### Task directions
Exactly the lines below, starting with the one containing "Make Me A Winner" and going on through the one containing "March 28, 2026", must be reproduced, both ends included, and no pictures with them.

### Entries shown

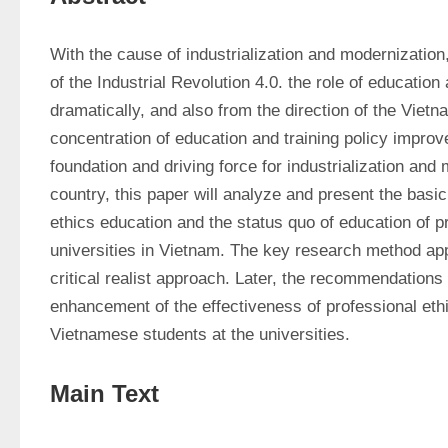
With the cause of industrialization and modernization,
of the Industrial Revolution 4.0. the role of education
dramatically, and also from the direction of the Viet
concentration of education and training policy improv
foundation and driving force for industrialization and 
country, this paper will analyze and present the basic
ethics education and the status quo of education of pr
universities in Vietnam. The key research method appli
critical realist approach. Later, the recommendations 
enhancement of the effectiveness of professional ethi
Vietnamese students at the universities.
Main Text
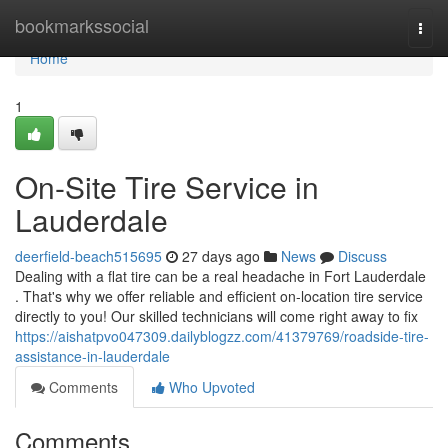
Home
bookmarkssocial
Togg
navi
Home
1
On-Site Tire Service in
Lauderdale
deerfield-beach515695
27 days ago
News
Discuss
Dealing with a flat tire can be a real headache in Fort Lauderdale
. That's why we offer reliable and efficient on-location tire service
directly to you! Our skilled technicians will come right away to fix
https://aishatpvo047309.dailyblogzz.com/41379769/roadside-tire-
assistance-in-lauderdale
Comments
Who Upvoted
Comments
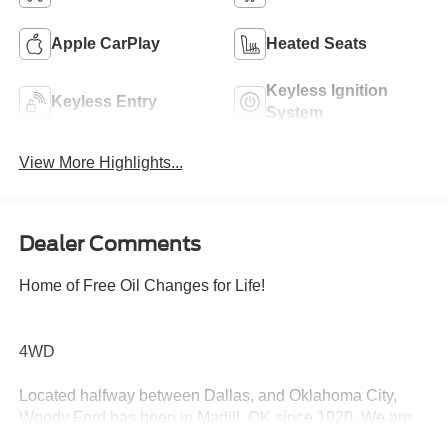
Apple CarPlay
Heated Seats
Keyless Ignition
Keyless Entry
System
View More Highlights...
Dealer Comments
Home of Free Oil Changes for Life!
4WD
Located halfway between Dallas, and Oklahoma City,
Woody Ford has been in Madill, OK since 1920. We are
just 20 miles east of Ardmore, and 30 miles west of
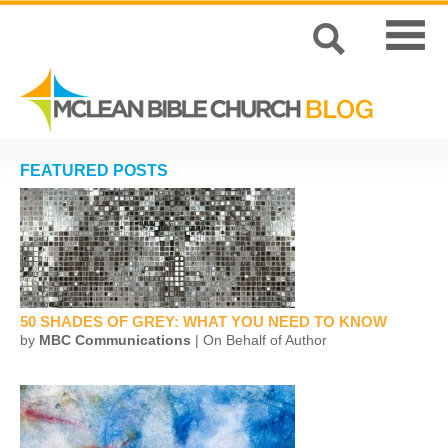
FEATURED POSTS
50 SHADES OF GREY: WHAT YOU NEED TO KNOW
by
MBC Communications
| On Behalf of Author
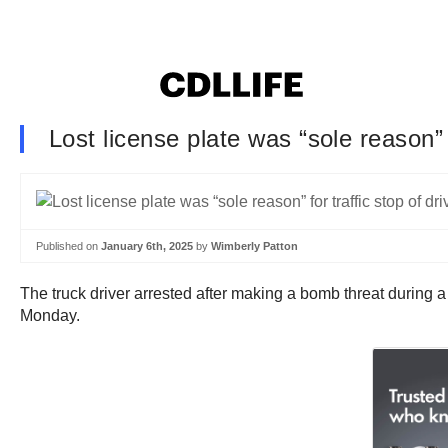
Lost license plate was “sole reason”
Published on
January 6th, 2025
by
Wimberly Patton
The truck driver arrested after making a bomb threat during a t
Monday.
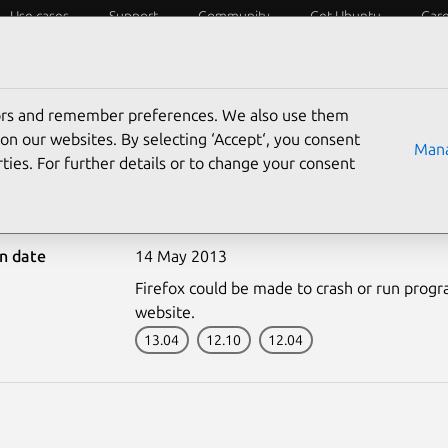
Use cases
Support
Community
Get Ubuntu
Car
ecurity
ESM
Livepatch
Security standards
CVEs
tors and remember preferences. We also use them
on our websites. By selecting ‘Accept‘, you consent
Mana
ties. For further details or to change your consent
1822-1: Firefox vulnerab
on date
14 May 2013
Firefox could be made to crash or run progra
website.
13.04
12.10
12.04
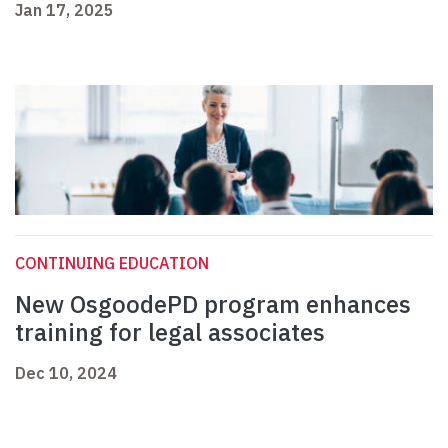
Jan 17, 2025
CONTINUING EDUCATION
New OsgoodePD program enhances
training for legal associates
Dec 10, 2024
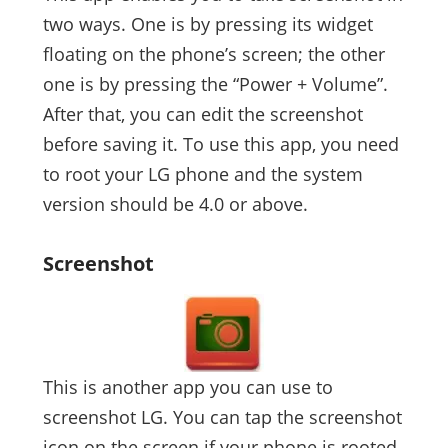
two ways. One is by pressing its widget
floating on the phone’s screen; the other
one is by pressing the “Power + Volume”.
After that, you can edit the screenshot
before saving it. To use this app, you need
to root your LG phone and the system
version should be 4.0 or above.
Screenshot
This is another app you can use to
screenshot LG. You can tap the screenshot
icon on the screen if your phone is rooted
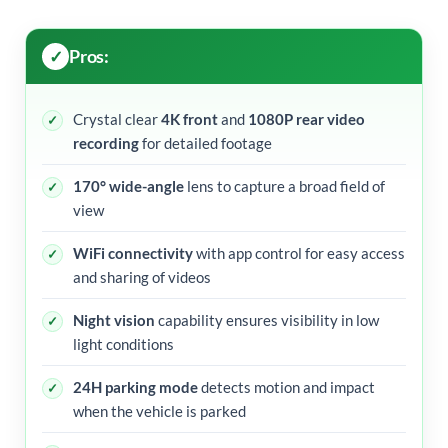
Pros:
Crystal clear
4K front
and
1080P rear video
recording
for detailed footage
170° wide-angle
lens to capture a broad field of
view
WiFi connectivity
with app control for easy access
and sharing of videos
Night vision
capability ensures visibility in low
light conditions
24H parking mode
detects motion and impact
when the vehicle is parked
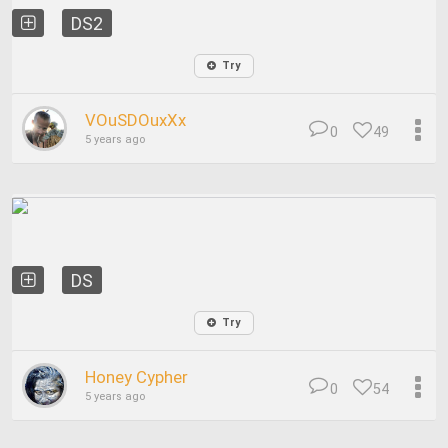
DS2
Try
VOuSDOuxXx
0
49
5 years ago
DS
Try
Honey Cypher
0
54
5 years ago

--

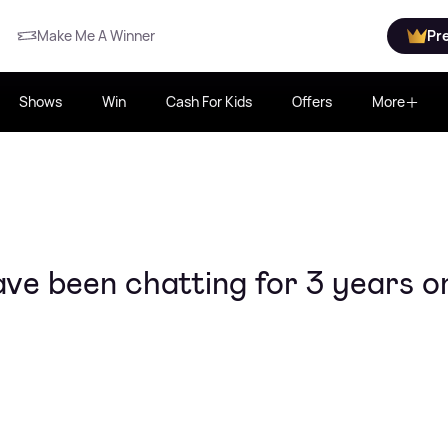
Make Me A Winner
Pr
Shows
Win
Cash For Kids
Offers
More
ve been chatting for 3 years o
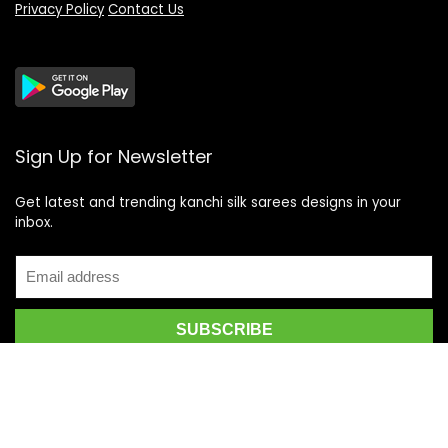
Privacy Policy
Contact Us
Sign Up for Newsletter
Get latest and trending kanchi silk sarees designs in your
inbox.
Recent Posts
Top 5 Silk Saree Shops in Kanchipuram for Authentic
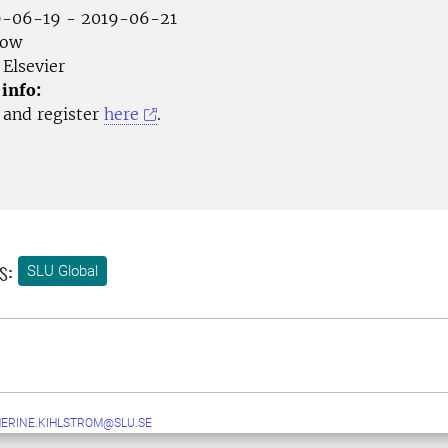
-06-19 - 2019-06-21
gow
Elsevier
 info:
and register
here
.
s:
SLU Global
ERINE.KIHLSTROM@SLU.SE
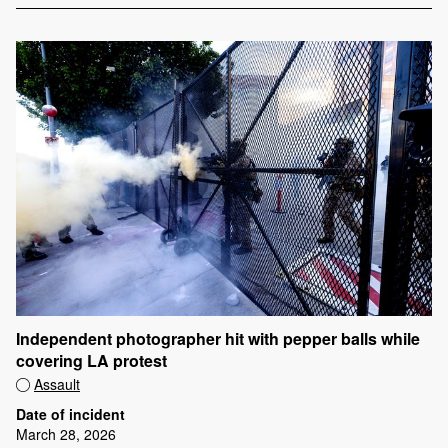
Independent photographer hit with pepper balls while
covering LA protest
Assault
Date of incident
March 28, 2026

### Written solution
Make Me A Winner
Pr
Shows
Win
Cash For Kids
Offers
More
ve been chatting for 3 years o
Privacy Policy
Contact Us
Sign Up for Newsletter
Get latest and trending kanchi silk sarees designs in your
inbox.
Recent Posts
Top 5 Silk Saree Shops in Kanchipuram for Authentic
-06-19 - 2019-06-21
gow
Elsevier
 info:
and register
here
.
s:
SLU Global
ERINE.KIHLSTROM@SLU.SE
Independent photographer hit with pepper balls while
covering LA protest
Assault
Date of incident
March 28, 2026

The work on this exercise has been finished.